Already, tension is mounting across the companies as the workers’ fate hangs in the balance.
The Federal Government had on November 1, 2013, handed over to private investors the 11 distribution and four generation companies carved out of the defunct Power Holding Company of Nigeria.
The government had ordered the retrenchment of no fewer than 20,000 PHCN workers ahead of the takeover of the 18 successor companies. This was said to be in response to the demands of the new investors, who wanted the 50,000 plus PHCN workforce reduced before the takeover.
Though 47,913 PHCN workers were disengaged following the privatisation of the power firms, the new investors were contractually required to retain some workers.
About 25,000 workers, experts said, might have been retained by the new investors following an agreement with the BPE.
One of the retained workers, who did not want to be named, said, “They gave all of us disengagement letters and this was jointly done by the new investors and the BPE. However, the investors retained some of us and gave us engagement letters for a six-month contractual employment, which ends on April 30. So, they have the right to sack or retain whoever they wish.”
Our correspondent gathered that some of the investors were already carrying out the reassessment of the current workforce in order to determine those who would remain in the system after April 30.
It was specifically learnt that the NEDC/KEPCO Consortium, which owns the Ikeja Disco and Egbin Power Plc, contracted KPMG to carry out the competency validation and reassessment of workers.
A source, who works with the company, said though all the workers had received their entitlements from the government, tension was mounting because many of them might be disengaged by the end of the month.

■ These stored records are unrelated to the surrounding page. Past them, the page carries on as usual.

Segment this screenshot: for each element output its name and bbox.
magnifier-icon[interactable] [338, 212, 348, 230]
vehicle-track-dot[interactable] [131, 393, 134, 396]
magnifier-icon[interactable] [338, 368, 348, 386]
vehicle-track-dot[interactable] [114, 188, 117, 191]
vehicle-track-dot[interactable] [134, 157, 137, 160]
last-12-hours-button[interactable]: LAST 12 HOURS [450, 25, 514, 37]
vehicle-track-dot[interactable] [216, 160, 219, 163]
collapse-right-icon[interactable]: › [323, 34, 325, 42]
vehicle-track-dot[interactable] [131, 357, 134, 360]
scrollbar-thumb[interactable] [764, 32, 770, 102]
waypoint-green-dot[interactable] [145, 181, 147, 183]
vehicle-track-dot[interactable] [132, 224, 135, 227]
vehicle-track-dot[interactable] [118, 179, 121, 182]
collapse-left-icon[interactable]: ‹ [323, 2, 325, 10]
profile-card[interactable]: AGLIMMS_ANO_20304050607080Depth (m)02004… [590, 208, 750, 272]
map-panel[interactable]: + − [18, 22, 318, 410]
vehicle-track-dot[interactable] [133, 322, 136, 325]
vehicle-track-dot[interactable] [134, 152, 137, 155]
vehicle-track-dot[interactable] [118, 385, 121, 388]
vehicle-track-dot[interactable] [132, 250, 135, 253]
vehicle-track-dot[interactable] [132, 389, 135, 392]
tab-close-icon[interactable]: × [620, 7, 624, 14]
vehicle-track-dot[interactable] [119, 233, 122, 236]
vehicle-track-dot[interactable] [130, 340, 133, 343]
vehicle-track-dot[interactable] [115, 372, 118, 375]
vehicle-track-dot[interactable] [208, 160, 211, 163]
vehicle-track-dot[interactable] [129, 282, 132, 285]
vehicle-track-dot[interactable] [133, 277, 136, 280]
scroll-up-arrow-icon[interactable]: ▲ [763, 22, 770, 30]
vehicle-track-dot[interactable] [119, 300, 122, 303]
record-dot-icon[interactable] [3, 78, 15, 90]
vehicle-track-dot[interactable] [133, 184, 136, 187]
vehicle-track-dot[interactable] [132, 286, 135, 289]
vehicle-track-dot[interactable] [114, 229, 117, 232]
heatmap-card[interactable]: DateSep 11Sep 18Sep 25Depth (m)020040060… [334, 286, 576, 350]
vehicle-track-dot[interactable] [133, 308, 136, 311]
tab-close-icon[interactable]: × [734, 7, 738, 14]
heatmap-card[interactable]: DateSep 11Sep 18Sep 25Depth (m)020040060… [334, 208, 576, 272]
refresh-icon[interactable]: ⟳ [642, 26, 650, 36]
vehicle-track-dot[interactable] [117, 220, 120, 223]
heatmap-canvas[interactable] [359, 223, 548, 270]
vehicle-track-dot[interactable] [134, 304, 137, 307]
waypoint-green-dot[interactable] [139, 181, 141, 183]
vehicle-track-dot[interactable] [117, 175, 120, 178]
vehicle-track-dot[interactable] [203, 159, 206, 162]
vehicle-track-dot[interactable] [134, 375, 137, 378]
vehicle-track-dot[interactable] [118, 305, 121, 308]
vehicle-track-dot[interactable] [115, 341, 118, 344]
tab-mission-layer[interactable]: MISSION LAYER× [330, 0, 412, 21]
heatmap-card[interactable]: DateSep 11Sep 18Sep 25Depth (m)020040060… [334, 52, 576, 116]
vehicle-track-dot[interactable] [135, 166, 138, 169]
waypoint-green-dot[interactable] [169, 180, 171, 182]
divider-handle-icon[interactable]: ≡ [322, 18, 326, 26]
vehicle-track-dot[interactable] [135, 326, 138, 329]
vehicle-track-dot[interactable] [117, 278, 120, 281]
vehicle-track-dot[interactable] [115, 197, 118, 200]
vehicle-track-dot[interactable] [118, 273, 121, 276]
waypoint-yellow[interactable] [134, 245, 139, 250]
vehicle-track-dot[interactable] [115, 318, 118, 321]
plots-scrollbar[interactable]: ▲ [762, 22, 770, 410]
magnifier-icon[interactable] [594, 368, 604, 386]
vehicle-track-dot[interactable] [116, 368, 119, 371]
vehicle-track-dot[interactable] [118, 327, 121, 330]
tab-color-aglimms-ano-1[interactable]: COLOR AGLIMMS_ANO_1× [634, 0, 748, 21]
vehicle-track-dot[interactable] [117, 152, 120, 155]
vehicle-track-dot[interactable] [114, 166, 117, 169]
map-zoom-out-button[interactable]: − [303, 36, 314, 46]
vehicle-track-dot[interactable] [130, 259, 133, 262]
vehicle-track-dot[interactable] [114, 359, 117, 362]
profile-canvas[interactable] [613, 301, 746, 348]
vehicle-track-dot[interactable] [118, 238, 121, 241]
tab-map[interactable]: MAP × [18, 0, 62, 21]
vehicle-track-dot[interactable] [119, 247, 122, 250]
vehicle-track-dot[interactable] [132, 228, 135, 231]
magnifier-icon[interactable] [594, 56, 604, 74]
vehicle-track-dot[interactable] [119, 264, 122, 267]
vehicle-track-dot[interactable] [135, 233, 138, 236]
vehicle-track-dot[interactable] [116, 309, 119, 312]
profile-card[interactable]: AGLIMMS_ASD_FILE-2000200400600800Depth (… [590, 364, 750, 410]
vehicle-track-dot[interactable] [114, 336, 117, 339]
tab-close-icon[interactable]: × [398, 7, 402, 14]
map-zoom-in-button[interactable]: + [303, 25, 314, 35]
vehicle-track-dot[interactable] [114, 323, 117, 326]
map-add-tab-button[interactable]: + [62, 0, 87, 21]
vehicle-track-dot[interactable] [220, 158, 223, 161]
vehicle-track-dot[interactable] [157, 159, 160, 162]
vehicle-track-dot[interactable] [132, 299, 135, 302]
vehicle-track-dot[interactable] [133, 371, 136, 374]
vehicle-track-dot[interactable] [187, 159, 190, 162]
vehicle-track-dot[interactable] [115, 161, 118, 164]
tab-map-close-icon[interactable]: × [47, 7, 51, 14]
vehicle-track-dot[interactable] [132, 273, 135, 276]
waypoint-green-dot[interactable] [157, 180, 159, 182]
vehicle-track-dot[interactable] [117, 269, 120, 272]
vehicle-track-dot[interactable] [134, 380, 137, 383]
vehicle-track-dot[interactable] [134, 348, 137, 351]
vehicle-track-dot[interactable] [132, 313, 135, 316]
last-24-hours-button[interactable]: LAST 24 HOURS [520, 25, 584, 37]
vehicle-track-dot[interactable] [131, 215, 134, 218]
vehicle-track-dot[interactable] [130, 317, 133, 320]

“Because there can’t be a vacuum in the sector, everyone who will come to work on May 1 would have known by April 30,” the source said.
Following the privatisation of the PHCN and its successor companies, the Ikeja Disco went to NEDC/KEPCO; Eko Disco to West Power and Gas; Port Harcourt Disco to 4Power Consortium; Benin Disco to Vigeo Consortium; Jos Disco to Aura Energy; and Abuja Disco to Kann Consortium.

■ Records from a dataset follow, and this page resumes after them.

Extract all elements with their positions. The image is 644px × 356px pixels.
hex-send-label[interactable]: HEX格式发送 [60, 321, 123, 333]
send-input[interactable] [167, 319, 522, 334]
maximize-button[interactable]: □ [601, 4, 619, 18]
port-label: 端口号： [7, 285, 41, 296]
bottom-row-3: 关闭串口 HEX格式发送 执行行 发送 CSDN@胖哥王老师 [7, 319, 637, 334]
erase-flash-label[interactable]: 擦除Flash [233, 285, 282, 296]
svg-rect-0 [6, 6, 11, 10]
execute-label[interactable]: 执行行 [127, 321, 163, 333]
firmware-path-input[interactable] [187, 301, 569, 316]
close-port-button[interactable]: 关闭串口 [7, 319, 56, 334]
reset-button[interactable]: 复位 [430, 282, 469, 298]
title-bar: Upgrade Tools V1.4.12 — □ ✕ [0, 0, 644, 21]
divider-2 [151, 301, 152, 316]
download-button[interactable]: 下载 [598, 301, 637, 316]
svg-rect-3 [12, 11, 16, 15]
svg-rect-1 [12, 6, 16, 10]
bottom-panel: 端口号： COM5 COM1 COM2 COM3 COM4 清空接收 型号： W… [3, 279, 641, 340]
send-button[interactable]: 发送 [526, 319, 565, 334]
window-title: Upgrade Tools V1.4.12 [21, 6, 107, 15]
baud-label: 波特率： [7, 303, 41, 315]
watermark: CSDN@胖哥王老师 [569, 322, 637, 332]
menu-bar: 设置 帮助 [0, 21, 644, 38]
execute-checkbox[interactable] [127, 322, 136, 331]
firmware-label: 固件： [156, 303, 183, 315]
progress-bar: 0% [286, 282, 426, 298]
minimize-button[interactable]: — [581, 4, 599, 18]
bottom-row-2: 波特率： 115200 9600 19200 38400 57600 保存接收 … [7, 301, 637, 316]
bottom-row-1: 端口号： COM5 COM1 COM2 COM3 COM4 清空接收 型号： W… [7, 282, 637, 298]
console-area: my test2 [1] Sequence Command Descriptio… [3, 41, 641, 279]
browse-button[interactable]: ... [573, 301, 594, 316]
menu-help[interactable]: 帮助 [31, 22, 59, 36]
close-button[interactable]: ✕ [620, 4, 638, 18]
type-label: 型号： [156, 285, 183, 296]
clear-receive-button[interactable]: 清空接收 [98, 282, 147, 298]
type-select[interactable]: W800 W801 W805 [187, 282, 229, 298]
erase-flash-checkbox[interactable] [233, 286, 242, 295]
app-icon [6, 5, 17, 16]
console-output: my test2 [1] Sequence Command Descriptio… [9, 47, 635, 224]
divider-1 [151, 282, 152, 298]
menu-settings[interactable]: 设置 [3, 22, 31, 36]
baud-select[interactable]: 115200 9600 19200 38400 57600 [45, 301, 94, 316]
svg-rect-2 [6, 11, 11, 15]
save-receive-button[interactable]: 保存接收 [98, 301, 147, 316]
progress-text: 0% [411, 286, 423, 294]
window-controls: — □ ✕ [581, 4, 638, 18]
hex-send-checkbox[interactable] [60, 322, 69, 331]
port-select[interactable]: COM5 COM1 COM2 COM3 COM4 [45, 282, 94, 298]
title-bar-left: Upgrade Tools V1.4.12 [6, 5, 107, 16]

Similarly, Integrated Energy Distribution and Marketing Company took over the Ibadan and Yola Discos; Sahelian Power took over the Kano Disco; while Ughelli Power Plc went to the Transcorp/Woodrock Consortium.

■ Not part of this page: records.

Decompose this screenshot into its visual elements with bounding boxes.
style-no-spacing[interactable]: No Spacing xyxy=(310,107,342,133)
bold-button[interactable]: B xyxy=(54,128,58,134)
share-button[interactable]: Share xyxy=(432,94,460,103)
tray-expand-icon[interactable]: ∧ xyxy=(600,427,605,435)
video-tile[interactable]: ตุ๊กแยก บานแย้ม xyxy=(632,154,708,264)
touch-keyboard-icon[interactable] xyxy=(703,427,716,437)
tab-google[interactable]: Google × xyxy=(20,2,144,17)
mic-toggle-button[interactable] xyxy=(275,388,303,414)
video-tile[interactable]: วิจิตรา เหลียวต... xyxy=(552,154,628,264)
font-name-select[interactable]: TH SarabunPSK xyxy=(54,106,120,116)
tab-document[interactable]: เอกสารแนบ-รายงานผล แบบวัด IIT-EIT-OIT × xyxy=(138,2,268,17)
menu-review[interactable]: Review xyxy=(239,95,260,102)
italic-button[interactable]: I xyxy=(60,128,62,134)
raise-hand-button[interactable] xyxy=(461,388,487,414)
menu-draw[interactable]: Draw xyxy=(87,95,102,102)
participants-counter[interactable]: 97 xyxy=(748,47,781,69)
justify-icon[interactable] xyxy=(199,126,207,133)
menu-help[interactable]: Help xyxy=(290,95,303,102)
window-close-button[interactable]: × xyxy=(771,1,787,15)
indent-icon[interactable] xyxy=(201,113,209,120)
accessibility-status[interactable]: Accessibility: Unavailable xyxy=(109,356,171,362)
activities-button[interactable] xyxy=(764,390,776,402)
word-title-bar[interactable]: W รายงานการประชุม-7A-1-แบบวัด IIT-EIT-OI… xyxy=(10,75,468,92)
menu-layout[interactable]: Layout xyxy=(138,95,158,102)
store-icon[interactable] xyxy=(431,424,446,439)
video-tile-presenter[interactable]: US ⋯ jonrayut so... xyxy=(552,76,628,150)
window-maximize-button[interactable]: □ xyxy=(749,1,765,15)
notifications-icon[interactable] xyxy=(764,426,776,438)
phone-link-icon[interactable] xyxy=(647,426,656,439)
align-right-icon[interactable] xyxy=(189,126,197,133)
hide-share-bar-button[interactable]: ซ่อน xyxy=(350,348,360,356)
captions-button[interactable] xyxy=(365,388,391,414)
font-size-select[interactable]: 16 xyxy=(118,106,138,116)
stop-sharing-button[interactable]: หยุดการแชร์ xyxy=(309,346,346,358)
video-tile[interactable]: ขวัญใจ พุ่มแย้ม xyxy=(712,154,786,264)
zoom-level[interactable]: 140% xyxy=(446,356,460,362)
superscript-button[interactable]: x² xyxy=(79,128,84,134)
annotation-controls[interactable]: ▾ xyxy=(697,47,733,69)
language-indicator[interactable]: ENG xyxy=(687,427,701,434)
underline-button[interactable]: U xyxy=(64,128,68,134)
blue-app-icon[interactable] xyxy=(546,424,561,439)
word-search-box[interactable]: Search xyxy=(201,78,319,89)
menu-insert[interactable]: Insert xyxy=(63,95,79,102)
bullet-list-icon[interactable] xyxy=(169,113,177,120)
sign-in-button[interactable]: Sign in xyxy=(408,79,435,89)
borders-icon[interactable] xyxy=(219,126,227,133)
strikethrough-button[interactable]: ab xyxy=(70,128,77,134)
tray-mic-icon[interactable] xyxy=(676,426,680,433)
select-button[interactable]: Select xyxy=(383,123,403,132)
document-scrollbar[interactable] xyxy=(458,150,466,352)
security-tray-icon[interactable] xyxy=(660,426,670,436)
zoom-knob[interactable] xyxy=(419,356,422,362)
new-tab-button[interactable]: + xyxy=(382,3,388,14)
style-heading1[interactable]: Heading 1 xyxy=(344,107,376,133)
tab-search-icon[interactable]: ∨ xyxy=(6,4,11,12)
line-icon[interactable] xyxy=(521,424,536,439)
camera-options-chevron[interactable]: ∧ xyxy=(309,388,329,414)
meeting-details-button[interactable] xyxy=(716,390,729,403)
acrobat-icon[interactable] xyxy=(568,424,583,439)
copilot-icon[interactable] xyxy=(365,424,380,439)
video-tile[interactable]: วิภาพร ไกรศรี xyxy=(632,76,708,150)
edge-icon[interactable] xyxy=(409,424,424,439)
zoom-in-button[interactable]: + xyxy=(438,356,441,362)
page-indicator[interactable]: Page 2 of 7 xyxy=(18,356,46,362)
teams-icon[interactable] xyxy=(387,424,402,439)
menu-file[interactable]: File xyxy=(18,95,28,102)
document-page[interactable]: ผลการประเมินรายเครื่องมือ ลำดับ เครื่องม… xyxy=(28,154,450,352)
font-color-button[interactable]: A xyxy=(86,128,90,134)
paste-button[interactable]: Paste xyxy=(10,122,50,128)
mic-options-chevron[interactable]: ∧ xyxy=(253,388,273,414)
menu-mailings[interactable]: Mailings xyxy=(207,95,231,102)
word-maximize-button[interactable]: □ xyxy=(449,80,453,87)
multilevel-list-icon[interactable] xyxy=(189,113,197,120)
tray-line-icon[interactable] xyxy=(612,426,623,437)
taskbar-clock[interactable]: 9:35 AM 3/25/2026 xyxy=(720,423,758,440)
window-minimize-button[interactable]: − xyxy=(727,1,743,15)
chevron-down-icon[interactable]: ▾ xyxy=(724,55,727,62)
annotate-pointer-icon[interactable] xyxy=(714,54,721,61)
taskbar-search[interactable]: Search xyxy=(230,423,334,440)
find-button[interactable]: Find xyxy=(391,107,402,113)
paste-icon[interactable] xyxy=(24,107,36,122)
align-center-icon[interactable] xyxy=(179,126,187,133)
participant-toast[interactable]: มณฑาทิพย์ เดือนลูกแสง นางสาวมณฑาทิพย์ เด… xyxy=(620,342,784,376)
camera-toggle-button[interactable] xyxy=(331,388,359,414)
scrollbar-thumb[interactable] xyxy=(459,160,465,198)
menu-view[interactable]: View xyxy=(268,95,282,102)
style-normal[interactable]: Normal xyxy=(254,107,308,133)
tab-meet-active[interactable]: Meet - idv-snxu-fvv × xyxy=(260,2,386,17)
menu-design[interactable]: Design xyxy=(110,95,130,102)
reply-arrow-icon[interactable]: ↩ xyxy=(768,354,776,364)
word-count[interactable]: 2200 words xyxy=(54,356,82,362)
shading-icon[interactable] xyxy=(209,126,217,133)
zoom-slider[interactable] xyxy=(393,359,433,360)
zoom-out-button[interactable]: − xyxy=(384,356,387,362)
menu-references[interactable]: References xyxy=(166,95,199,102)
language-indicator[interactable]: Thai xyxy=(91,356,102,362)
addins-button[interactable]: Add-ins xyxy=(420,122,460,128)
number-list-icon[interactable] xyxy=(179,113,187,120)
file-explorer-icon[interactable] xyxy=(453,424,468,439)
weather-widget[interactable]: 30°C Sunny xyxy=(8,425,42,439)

The Geregu Power Plc was handed over to Amperion; Kainji Power Plc went to Mainstream Energy Limited; Sapele Plc to CMEC/EUAFRIC Energy JV and Shiroro Hydropower Station was handed over to North South Power Company.
The government, through the Bureau of Public Enterprises, had spent N360bn to settle the terminal benefits of 51,247 PHCN workers.
Of the 51,247 workers, the Director-General, BPE, Mr. Benjamin Dikki, had in December 2013, said 47,913 were active members of staff, while 3,334 were retired workers of the company.
The PUNCH had on Friday reported that about 1,580 workers of the Jos Electricity Distribution Company and Ibadan Electricity Distribution Company would be relieved of their appointments when their contract employment ends on April 30.
Specifically, the Jos Disco was said to be planning to sack 1,000 of its workers, while the Ibadan Disco had pencilled down 580 names for disengagement.
A source in the National Union of Electricity Employees, who asked not to be named because of the sensitivity of the matter, confirmed that the Jos Disco would have sacked 1,000 workers last week but for the intervention of the union.
The source reiterated that the managements of some of the power firms were finding it difficult to pay salaries, hence the mass sacking at the end of April.
As such, he said several thousands of workers would definitely be asked to go as the new investors continued to battle with huge funding requirements to plug technical, operational and infrastructure loopholes bedevilling the sector.
He, however, warned that the investors had the right to retain or sack any worker considering the fact that their employment was temporary.